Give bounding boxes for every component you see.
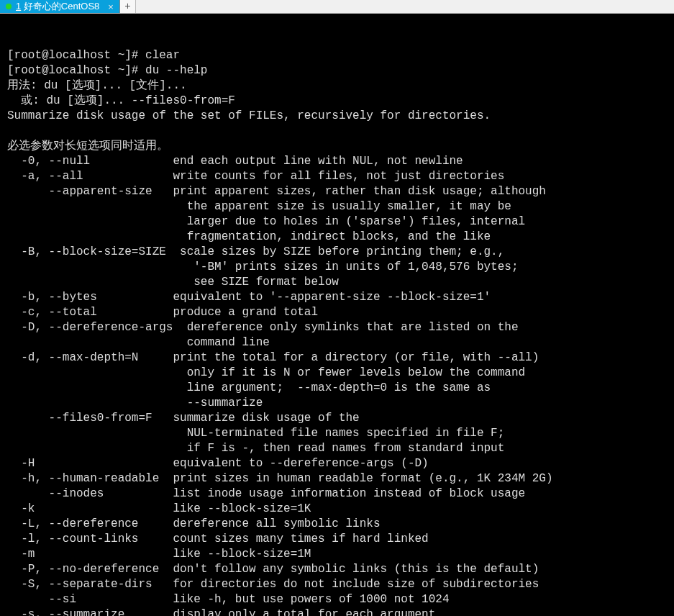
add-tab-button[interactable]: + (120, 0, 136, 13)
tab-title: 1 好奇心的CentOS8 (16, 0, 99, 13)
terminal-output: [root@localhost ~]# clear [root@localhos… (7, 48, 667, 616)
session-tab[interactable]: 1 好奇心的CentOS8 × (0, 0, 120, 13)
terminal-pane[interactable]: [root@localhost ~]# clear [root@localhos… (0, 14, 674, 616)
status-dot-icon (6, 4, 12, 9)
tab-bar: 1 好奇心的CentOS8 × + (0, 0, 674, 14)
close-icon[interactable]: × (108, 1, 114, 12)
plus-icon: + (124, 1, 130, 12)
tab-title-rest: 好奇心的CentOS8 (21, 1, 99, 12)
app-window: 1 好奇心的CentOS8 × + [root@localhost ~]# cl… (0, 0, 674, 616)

..............................

_Requirement_: Before you return the listing, strip out its pictures; all else must match exactly.

_The answer_:
Give bounding boxes for every component you see.
add-tab-button[interactable]: + (120, 0, 136, 13)
tab-title: 1 好奇心的CentOS8 (16, 0, 99, 13)
terminal-output: [root@localhost ~]# clear [root@localhos… (7, 48, 667, 616)
session-tab[interactable]: 1 好奇心的CentOS8 × (0, 0, 120, 13)
terminal-pane[interactable]: [root@localhost ~]# clear [root@localhos… (0, 14, 674, 616)
status-dot-icon (6, 4, 12, 9)
tab-bar: 1 好奇心的CentOS8 × + (0, 0, 674, 14)
close-icon[interactable]: × (108, 1, 114, 12)
plus-icon: + (124, 1, 130, 12)
tab-title-rest: 好奇心的CentOS8 (21, 1, 99, 12)
app-window: 1 好奇心的CentOS8 × + [root@localhost ~]# cl… (0, 0, 674, 616)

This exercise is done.